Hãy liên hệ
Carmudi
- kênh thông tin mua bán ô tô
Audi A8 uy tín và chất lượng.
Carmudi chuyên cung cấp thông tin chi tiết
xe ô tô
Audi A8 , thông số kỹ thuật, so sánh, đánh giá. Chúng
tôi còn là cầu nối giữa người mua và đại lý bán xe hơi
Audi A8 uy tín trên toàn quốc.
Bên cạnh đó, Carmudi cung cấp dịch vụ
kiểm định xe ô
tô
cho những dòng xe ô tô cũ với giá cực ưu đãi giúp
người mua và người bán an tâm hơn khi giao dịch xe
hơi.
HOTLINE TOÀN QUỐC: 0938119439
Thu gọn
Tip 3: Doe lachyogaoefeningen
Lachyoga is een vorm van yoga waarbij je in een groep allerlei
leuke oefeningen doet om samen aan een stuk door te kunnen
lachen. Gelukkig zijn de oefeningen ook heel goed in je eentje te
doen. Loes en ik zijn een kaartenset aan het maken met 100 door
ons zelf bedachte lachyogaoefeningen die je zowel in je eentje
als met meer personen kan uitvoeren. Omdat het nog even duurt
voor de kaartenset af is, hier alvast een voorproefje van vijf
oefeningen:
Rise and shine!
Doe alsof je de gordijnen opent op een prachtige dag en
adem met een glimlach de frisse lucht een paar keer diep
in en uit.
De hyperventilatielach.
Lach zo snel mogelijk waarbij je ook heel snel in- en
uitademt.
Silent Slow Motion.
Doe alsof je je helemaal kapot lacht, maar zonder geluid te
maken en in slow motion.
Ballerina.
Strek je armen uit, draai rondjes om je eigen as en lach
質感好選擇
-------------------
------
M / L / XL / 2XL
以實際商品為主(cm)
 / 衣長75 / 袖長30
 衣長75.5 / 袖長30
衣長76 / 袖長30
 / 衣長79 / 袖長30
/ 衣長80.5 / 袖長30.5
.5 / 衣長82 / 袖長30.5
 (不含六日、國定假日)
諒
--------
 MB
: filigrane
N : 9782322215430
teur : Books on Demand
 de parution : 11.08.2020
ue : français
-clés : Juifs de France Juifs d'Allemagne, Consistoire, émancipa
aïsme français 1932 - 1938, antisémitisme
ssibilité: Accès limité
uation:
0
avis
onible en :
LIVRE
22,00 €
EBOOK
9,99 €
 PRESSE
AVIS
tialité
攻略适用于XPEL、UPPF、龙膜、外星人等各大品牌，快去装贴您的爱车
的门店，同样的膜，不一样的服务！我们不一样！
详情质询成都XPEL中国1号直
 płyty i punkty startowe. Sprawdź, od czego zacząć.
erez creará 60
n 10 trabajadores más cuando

(Required action)
Where does the word "dịch" appear in the material above? Copy every line that holds it.

(Task result)
Bên cạnh đó, Carmudi cung cấp dịch vụ
người mua và người bán an tâm hơn khi giao dịch xe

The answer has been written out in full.